For one thing, the transition that is needed calls for a rate and depth of infrastructural change that can only be achieved through centralised planning. In addition, the technical challenge of the variability of renewable energy requires the capacity to coordinate diverse forms of generation across multiple locations. Accountable centralised grid infrastructure is more important than ever.

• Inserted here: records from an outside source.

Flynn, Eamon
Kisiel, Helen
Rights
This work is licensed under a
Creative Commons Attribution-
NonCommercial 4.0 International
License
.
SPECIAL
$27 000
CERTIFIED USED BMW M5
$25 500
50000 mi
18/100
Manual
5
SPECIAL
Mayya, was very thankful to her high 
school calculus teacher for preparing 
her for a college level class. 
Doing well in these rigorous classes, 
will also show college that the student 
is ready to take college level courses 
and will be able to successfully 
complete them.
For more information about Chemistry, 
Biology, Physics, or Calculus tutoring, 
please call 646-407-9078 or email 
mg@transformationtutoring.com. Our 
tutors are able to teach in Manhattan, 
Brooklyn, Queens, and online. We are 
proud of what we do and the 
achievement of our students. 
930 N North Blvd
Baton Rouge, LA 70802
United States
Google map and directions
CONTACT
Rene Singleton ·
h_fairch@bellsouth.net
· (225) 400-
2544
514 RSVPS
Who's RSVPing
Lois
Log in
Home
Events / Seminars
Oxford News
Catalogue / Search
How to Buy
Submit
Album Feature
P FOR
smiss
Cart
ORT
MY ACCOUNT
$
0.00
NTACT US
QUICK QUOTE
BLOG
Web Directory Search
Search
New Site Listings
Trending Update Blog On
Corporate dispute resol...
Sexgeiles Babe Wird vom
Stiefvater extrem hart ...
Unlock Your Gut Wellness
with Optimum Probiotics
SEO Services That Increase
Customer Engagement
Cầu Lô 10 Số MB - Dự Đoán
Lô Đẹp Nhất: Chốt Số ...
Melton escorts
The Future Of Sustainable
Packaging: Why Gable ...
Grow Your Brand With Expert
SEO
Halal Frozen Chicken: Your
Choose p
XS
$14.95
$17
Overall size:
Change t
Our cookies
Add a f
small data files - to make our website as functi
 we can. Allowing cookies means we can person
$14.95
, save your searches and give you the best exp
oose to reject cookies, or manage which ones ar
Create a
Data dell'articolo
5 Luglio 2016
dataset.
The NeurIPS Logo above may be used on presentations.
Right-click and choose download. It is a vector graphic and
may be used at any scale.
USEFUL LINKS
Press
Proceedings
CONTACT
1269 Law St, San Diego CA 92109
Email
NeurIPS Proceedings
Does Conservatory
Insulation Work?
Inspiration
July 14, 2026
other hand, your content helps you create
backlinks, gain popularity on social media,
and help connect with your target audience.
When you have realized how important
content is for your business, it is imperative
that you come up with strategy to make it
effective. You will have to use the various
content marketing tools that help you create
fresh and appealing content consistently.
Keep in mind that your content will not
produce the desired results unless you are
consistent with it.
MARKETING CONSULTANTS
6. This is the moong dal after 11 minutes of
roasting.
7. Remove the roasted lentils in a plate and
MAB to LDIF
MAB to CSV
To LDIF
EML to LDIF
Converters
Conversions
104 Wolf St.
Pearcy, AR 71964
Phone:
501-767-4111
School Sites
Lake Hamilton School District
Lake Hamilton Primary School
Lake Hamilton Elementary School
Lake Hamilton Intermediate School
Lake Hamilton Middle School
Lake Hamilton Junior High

This does not mean we must return to the top-down state industries of yesteryear. Nor does it mean conceding power over the transition to private utility firms. The vision of Trade Unions for Energy Democracy and TNI has comprehensively reclaiming public utilities at its heart. Our agenda includes municipalities forging cooperative partnerships with utility firms that are under democratic public ownership and that adopt a public goods rather than profit-based approach. In Denmark, public-public partnerships of this kind between public utility firms, municipalities and co-operatives have driven one of the most advanced energy transitions in the world. In Costa Rica (see below), a publicly planned, owned and organised electricity system has enabled the country to fully decarbonise its power provision.17
We need public-community collaborations across scales
The question is not whether decentralisation or centralisation will deliver the energy transition, but rather how public and community actors can collaborate across scales in ways that prioritise the public good over private gain.
The neoliberal energy model imposes unnecessary challenges to the renewable transition. Instead of an environment where electricity utilities and decentralised energy producers are encouraged to work together to solve the challenges, they are instead stuck in an environment of profit-seeking and competition. Rather than being forced to choose between decentralisation and centralisation, fixing the failure of energy liberalisation and privatisation requires nothing less than reclaiming energy systems from the market to build an overarching publicly owned energy sector that is accountable and democratic, with ample room for community initiatives. But if countries continue to rely on free markets, decentralisation may actually strengthen, rather than challenge, the for-profit energy system.
In order to truly ensure universal access to clean energy, the focus should be more on democratisation than on decentralisation. Take the community constructed, owned, managed and operated micro hydro power plants in El Cua, Nicaragua. Here, energy is regarded as a right that should be affordable for everyone. Members’ financial contributions are based on their income, rather than a price per kWh, as this would limit access for poorer households.18
By prioritising democratisation, the right to energy can be achieved on a larger scale. Costa Rica is home to four large rural electricity cooperatives, owned and run by their users. These not-for-profit cooperatives take part in setting, developing and enforcing public policies in rural communities.19 Altogether, these cooperatives cover a fifth of the national territory and supply power to over 390,000 users.20 Electricity coverage in Costa Rica is 99.9 per cent because cooperatives do not have to complete with but operate alongside the state-owned electricity utility ICE, alongside several sub-national public companies.21
Democratisation can increase accountability and is key to effectively interlink decentralised initiatives with larger-scale energy production and vice versa in order to achieve clean energy for all.